SUPPLIED MATERIAL:
┌──
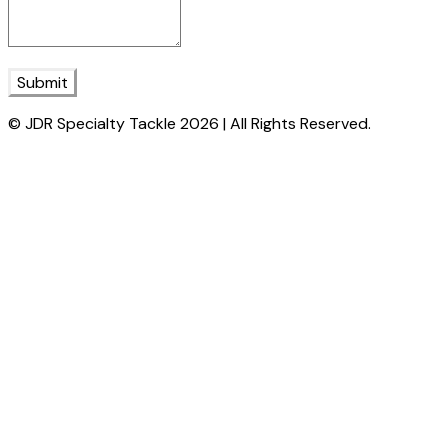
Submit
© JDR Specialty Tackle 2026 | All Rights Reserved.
└──
┌──
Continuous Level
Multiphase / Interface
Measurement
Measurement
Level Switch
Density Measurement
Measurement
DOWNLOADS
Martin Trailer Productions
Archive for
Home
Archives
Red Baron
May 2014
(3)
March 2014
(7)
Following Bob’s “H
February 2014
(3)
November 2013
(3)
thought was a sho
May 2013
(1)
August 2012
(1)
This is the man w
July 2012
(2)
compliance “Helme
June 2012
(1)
└──
┌──
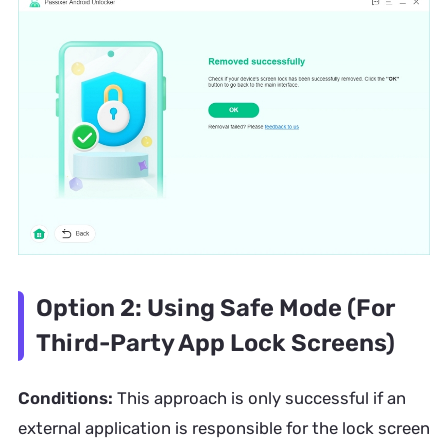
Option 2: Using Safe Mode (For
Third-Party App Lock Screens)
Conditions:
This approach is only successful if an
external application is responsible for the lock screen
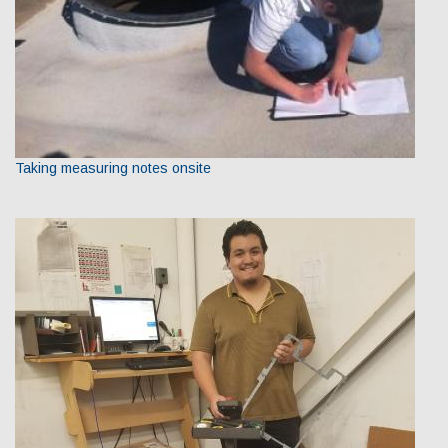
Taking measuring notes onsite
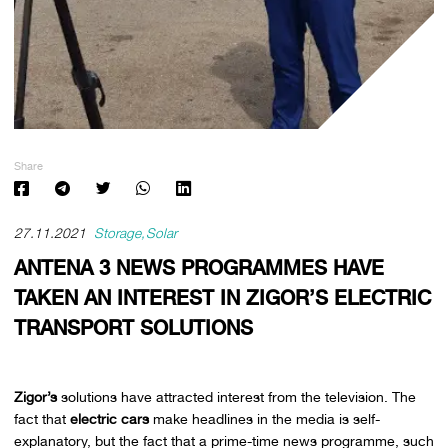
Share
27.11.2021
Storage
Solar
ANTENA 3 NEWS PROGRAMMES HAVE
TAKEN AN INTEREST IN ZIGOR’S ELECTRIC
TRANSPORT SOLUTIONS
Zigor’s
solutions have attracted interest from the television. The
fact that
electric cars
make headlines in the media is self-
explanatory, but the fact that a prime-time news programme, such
└──
The string "that" marks the lines to return from the material. Copy each one.

fact that
explanatory, but the fact that a prime-time news programme, such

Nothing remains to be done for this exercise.